Task to complete –
Each line that has the string "ProDesk" must be copied from the records below.

....

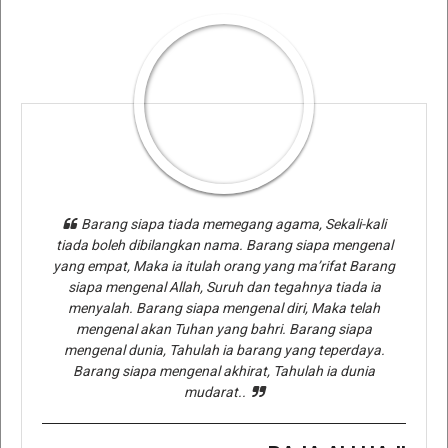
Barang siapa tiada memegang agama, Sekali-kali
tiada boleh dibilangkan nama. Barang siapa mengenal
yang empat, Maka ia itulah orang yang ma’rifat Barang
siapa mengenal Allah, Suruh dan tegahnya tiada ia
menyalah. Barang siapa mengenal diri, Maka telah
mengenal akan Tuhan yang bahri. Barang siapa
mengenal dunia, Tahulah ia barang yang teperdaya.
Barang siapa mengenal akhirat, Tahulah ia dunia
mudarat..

....

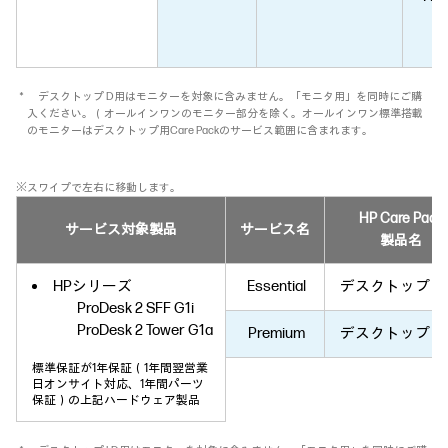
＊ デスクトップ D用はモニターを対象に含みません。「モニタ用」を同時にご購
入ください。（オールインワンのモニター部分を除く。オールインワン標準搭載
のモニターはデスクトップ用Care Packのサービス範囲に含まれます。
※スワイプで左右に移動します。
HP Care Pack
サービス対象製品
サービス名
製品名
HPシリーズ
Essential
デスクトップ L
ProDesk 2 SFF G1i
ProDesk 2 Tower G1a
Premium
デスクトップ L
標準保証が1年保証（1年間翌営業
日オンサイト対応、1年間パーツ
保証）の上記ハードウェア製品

....

Completed exercise –
ProDesk 2 SFF G1i
ProDesk 2 Tower G1a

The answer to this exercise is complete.